** SUPPLIED MATERIAL follows **

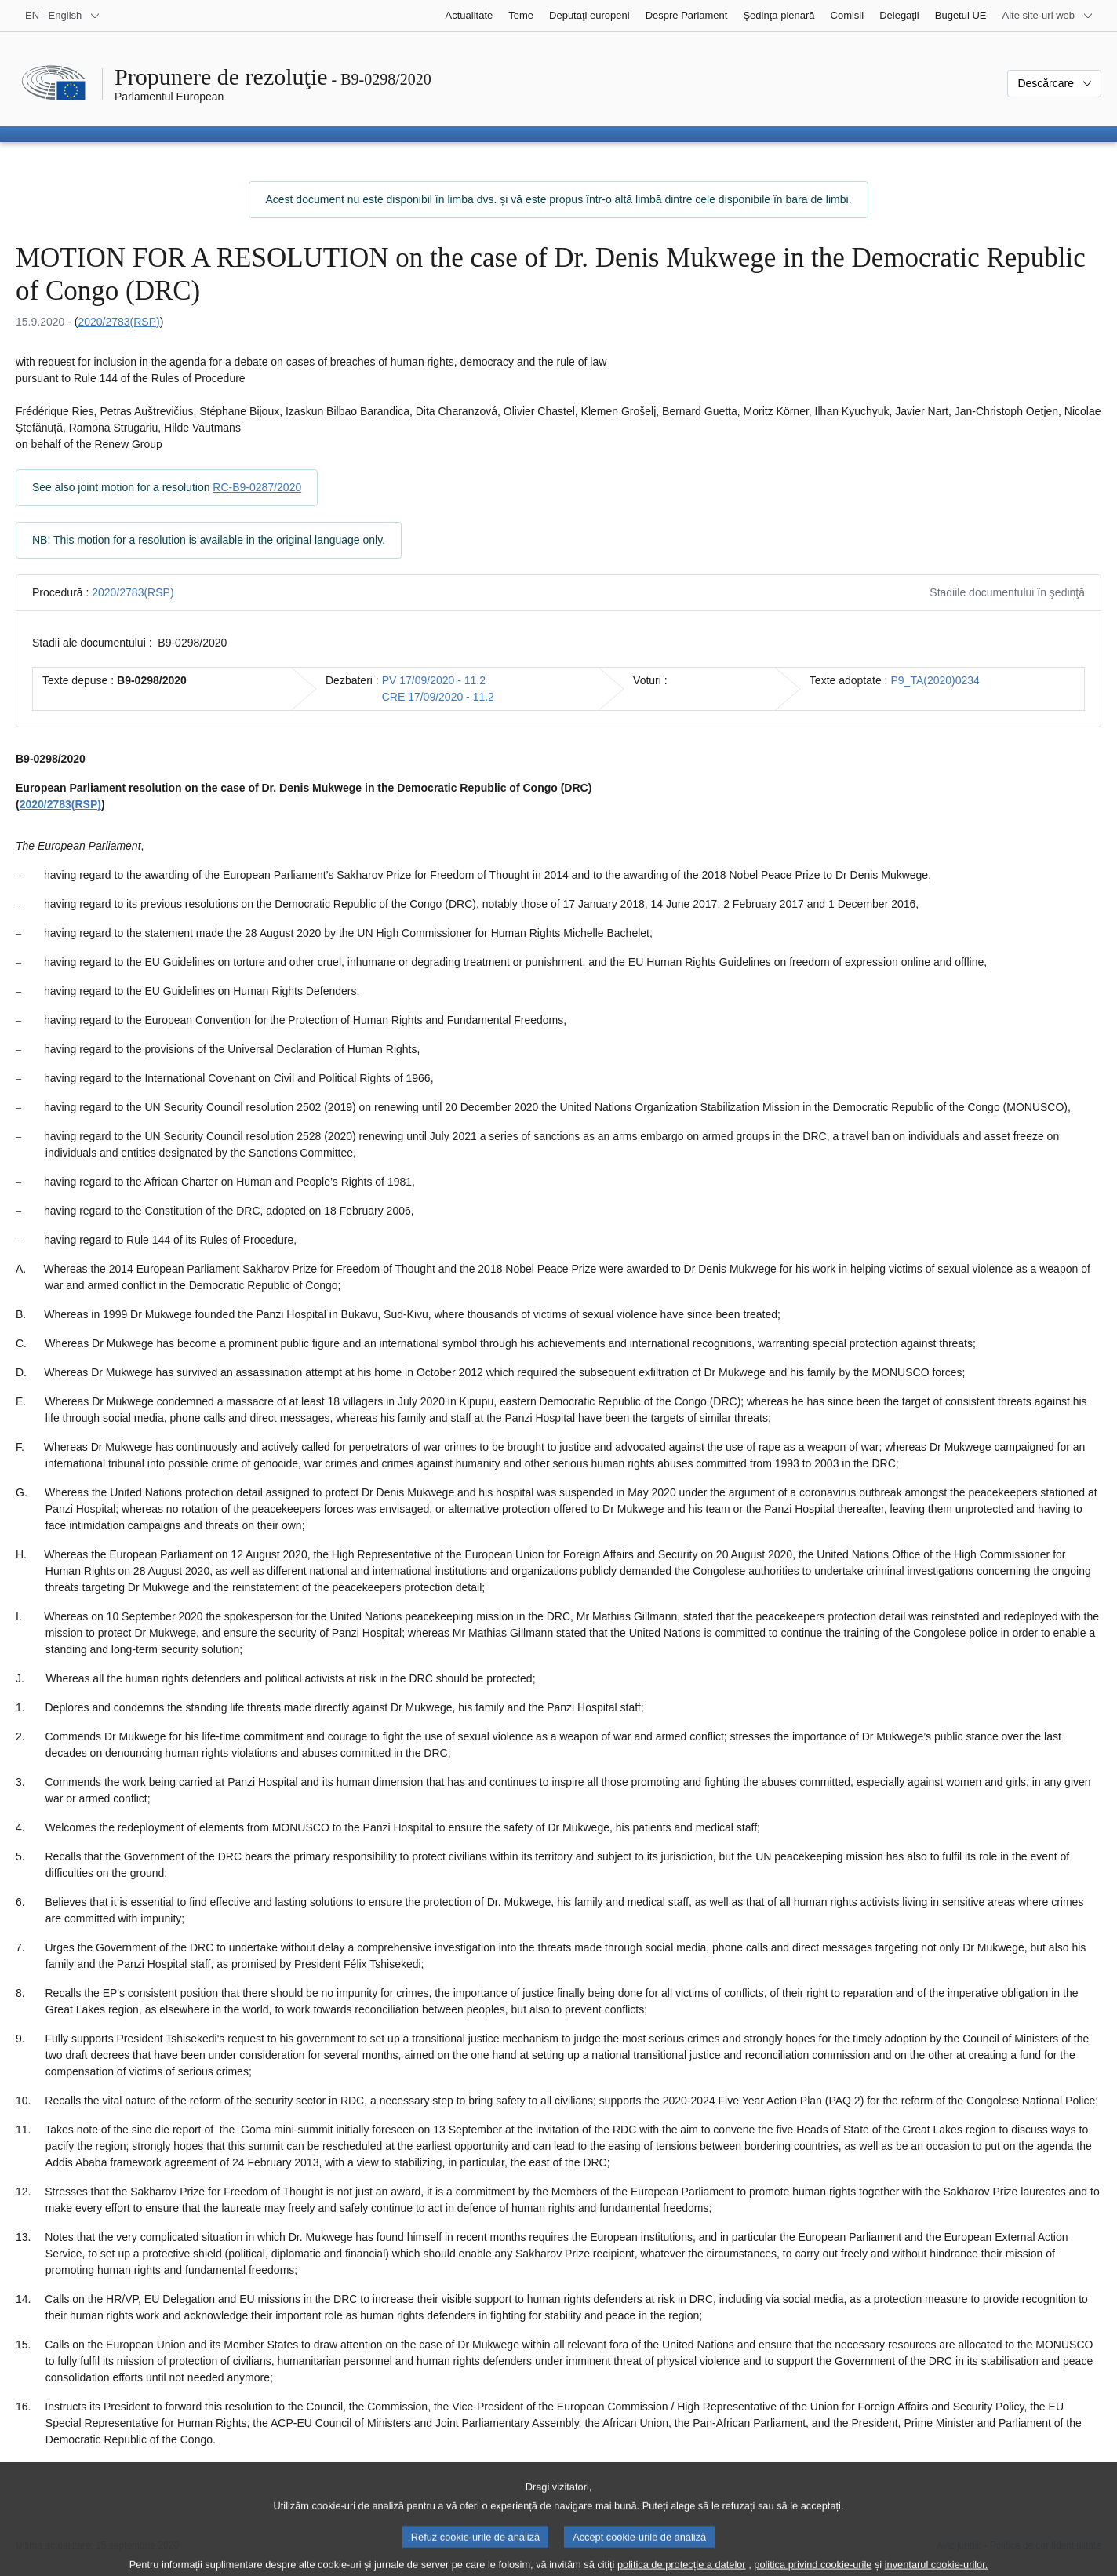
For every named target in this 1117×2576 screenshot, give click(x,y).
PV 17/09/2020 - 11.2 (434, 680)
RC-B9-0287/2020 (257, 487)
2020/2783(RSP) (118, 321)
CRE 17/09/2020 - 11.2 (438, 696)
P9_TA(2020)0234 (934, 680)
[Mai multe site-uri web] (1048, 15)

** End of SUPPLIED MATERIAL **
** SUPPLIED MATERIAL follows **

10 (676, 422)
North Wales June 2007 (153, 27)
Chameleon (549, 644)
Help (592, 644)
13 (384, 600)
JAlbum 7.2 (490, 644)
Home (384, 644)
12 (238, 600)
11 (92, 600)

** End of SUPPLIED MATERIAL **

- _WHAT TO DO_
Taking the lines above, repeat exactly those from the line that contains "For every named" through the line that contains "[Mai multe site-uri web] (1048, 15)", and both of those lines as well. Include nothing else.

- _TASK ANSWER_
For every named target in this 1117×2576 screenshot, give click(x,y).
PV 17/09/2020 - 11.2 (434, 680)
RC-B9-0287/2020 (257, 487)
2020/2783(RSP) (118, 321)
CRE 17/09/2020 - 11.2 (438, 696)
P9_TA(2020)0234 (934, 680)
[Mai multe site-uri web] (1048, 15)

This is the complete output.